All over America there are people living in a state of mixed emotions: equal parts of anticipation and dread. They are awaiting the arrival of the painters. This is the year to paint the inside of the house.
Just the idea of taking down the drapes, covering the furniture and putting away all the breakables has caused many a homemaker to put off the monumental endeavor for as long as possible. The final decision to paint usually occurs in relation to some other impending family event. A marriage coming up, perhaps? Everything must be ready to meet inspection by the prospective in-laws. Or the recent purchase of new furniture? A freshly painted room is definitely needed. Often, the impetus comes from having the outside of the house painted. The contrast of walking through the front door is too extreme. (The painters knew that all along.)
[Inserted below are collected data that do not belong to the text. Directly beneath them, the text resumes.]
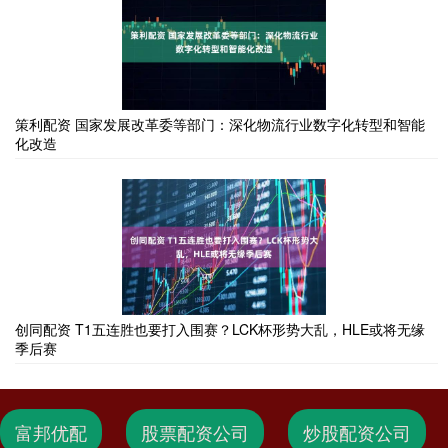
策利配资 国家发展改革委等部门：深化物流行业数字化转型和智能
化改造
创同配资 T1五连胜也要打入围赛？LCK杯形势大乱，HLE或将无缘
季后赛
富邦优配
股票配资公司
炒股配资公司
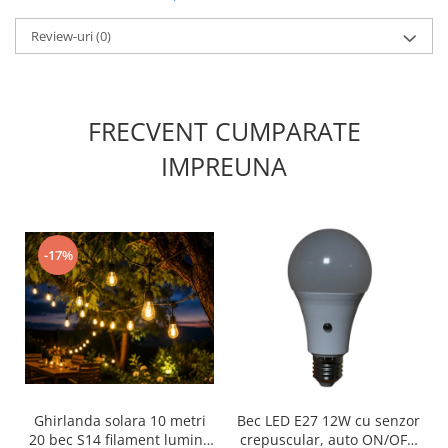
Scule / utile / sonerii/ rulete
Adezivi si benzi adezive
Review-uri
(0)
Chei , clesti , patenti
Cose / Coliere plastic
FRECVENT CUMPARATE
Pistoale de lipit si accesorii
Scule si unelte de
IMPREUNA
taiat,accesorii pentru gaurit si
insurubat
Sonerii
Trepied
-17%
Ventilator
Lanterne
Accesorii camping
Conetica si conexiuni
Masina de facut gheata
Ghirlanda solara 10 metri
Bec LED E27 12W cu senzor
20 bec S14 filament lumina
crepuscular, auto ON/OFF,
Produse grele si voluminoase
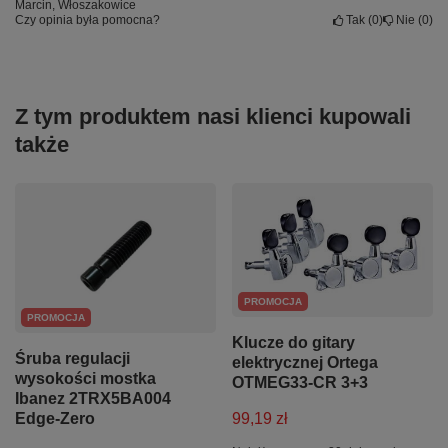
Marcin, Włoszakowice
Czy opinia była pomocna?
Tak
0
Nie
0
Z tym produktem nasi klienci kupowali
także
PROMOCJA
PROMOCJA
Klucze do gitary
Śruba regulacji
elektrycznej Ortega
wysokości mostka
OTMEG33-CR 3+3
Ibanez 2TRX5BA004
Edge-Zero
99,19 zł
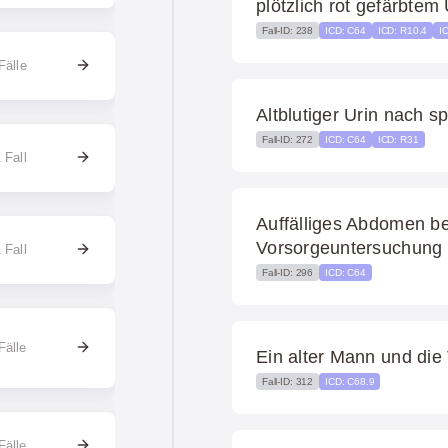
plötzlich rot gefärbtem 
Fall-ID: 238
ICD: C64
ICD: R10.4
I
Fälle
Altblutiger Urin nach spo
Fall-ID: 272
ICD: C64
ICD: R31
 Fall
Auffälliges Abdomen be
Vorsorgeuntersuchung 
 Fall
Fall-ID: 296
ICD: C64
Fälle
Ein alter Mann und di
Fall-ID: 312
ICD: C68.9
Fälle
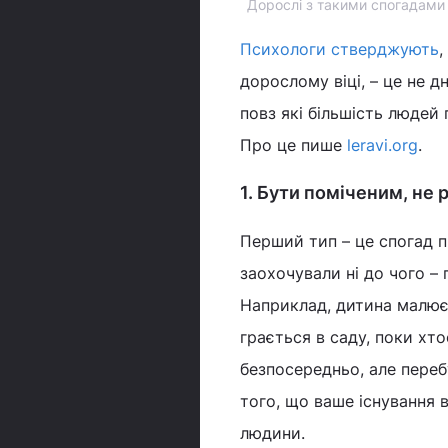
Дорослі з такими спогадами 
Психологи стверджують
,
дорослому віці, – це не дн
повз які більшість людей
Про це пише
leravi.org
.
1. Бути поміченим, не
Перший тип – це спогад пр
заохочували ні до чого –
Наприклад, дитина малює 
грається в саду, поки хт
безпосередньо, але переб
того, що ваше існування 
людини.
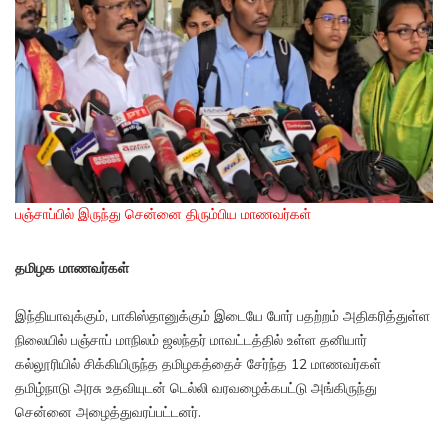
பஞ்சாப்பில் இருந்து சென்னை திரும்பிய மாணவர்கள்
தமிழக மாணவர்கள்
இந்தியாவுக்கும், பாகிஸ்தானுக்கும் இடையே போர் பதற்றம் அதிகரித்துள்ள
நிலையில் பஞ்சாப் மாநிலம் ஜலந்தர் மாவட்டத்தில் உள்ள தனியார்
கல்லூரியில் சிக்கியிருந்த தமிழகத்தைச் சேர்ந்த 12 மாணவர்கள்
தமிழ்நாடு அரசு உதவியுடன் டெல்லி வரவழைக்கபட்டு அங்கிருந்து
சென்னை அழைத்துவரப்பட்டனர்.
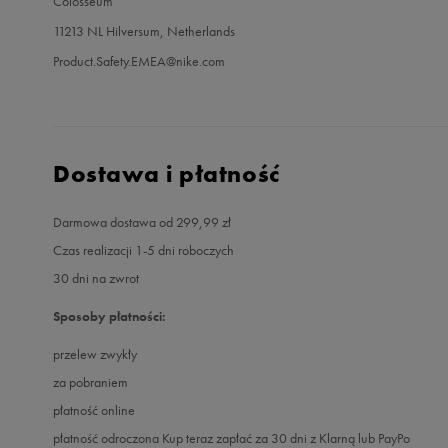
Colosseum
11213 NL Hilversum, Netherlands
Product.Safety.EMEA@nike.com
Dostawa i płatność
Darmowa dostawa od 299,99 zł
Czas realizacji 1-5 dni roboczych
30 dni na zwrot
Sposoby płatności:
przelew zwykły
za pobraniem
płatność online
płatność odroczona Kup teraz zapłać za 30 dni z Klarną lub PayPo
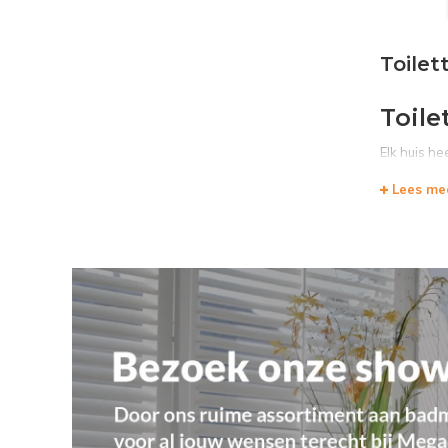
Toilet
Toile
Elk huis he
verschillend
Lees me
Het t
Megadump W
een sphinx 
reservoir.
Toilet
Bij Megadu
hangend to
Whatever the catalyst, the day of reckoning is approaching for these people. To meet their needs and lower the rising levels of anxiety and tension, the following Survival Guide is offered. Consider the three options:
l. Do It Yourself . Painting the inside of a house is not as scary as it appears. Plan the task in steps. The local paint store will supply the basic brushes, pans, rollers and advice as well as the paint. Choose water base paint rather than oil. Buy a putty knife and some putty for patching cracks and holes. Choose your colors. Put on old clothes and begin. Take one room at a time. Do the walls and ceiling first; then tackle the woodwork. Call the paint store if you need help with problem areas. The main advantages of this option of course are the dollar savings for labor and the absence of strangers who seem to take over your house as they work.
If the Do-it-yourself route is not for you:
2. Leave The House during the painting. Does this sound radical and somewhat risky? You’re right on the first count, but not on the second. Here’s how it works: Plan a business trip. Take a vacation. Visit relatives. Find a reason to be somewhere else while painters occupy your house. It is a given that you choose a painter whom you researched and trust completely whether you are at home or away. Certain painters specialize in the away type of assignment and have references for you to call. They are professionals.
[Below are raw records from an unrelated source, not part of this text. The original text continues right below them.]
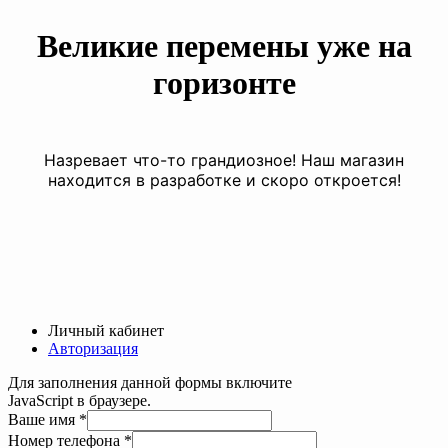
Великие перемены уже на
горизонте
Назревает что-то грандиозное! Наш магазин
находится в разработке и скоро откроется!
Личный кабинет
Авторизация
Для заполнения данной формы включите
JavaScript в браузере.
Ваше имя
*
Номер телефона
*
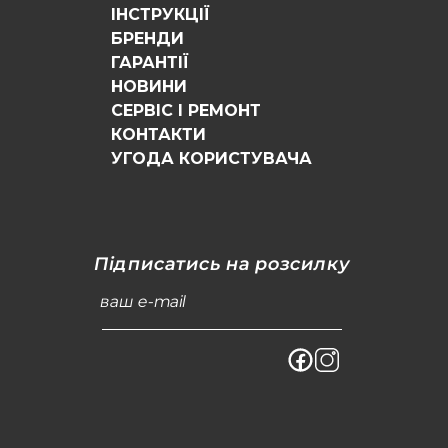
ІНСТРУКЦІЇ
БРЕНДИ
ГАРАНТІЇ
НОВИНИ
СЕРВІС І РЕМОНТ
КОНТАКТИ
УГОДА КОРИСТУВАЧА
Підписатись на розсилку
ваш e-mail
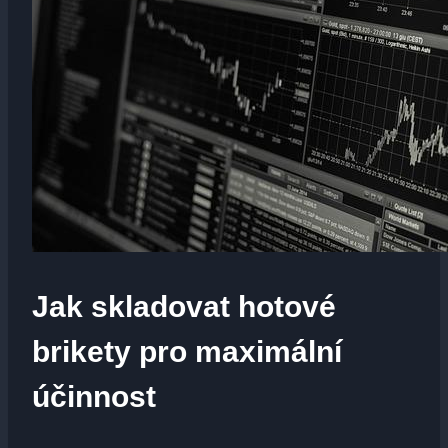
Jak skladovat hotové
brikety pro maximální
účinnost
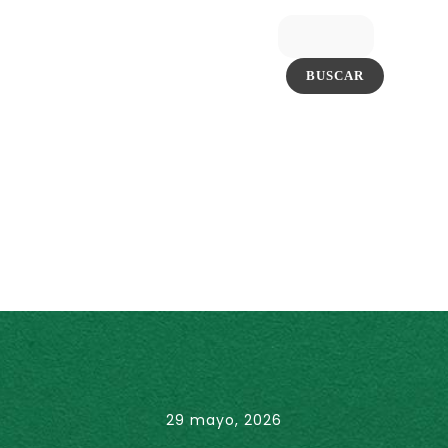
29 mayo, 2026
Before you leave, store all the breakables and valuables in closets, someone else’s home or the vault at the bank. Cover furniture and chandeliers with old sheets. Fold up the rugs or send them out to be cleaned. The timing is perfect to coordinate that job as well. Take down drapes and store away. Put your plants in a safe place. If you choose option 3 below and stay home, follow the above plan to protect all valuables: paintings, statues, lamps, crystal . Give the painter a key and try not to worry.
3. Stay home while the painting takes place. Most people choose this option. It is important to meet the boss and each worker when they first arrive. Shake hands and learn their names. Offer refrigerator space if they bring lunches and drinks. Treat them with respect. As the job progresses, make positive comments. “The red door looks great!” “What a difference the paint makes on the woodwork.” “You really do careful, beautiful work.” Painters are people. They appreciate hearing that you like the job they are doing. If, on the other hand, you are not happy with the results, talk to the boss and tell him what you want changed. You may find that he is more demanding of his helpers than you are.
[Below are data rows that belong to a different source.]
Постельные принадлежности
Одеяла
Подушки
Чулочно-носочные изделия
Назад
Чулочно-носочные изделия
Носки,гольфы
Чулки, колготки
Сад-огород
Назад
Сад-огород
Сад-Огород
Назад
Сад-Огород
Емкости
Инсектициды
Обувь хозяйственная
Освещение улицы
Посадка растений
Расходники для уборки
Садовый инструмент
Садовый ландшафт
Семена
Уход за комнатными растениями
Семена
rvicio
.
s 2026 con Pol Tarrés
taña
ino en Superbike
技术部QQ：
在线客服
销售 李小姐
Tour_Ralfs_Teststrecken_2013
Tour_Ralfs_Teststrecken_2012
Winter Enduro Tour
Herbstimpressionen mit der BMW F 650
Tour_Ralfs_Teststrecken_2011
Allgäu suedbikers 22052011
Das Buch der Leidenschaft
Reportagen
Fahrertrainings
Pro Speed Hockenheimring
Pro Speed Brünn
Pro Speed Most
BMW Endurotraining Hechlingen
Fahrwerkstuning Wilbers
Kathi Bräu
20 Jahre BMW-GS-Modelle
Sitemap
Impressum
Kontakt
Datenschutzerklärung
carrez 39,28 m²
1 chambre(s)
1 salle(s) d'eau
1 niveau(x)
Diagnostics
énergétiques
4. Don’t take out the nails that hold up your pictures. This may sound like obvious advice. Not necessarily. There are folks who take out all the nails, putty over the holes and then paint to make the wall perfect. Then, they have to start from zero and figure out exactly where they want to re-hang all the pictures. “ Just h old the picture a little to the right. Higher…higher. O.K. That’s it.” Whew!
5. Take photographs of arrangements of bric-a-brac, books, pictures and other decorative views you want to keep as is. Don’t strain your memory to put the plants back as they were or the stemware in the etagere. Having the photos makes it a simple exercise.
6. Cover the clothes inside the closets with sheets. This may seem over-protective. But the painters will cover them with their own ubiquitous spattered drop-cloths when they paint the inside of the closet doors. Some clothes are both personal and fragile. You will probably want to do this yourself.
7. Ask the painter to mix a drop of vanilla into the paint. This fascinating maneuver will cut down the lingering odors. Unless you have an aversion to vanilla, it solves the age old problem for allergy and sinus sufferers.
8. Expect noise, disruption and upset. The less you watch, the better. As soon as a room is completed, put the furniture back and re-hang the drapes. Keep the vacuum cleaner handy.
Many painters like to work with high decibel music or radio in the background. If this bothers you, suggest a lower range, close your door and remember things will be back to normal in a few days.
9. Keep your mind focused on the end results. Day-by-day progress may appear slow. “Are they still in the kitchen? We’ll have to go out for dinner.” However, most painters will finish in the estimated time period. As professionals, they have to plan their jobs and their schedules.
10. Have a written contract. When the job is completed to your satisfaction, pay the bill. Then walk through the front door, look around slowly and enjoy. You’re all done!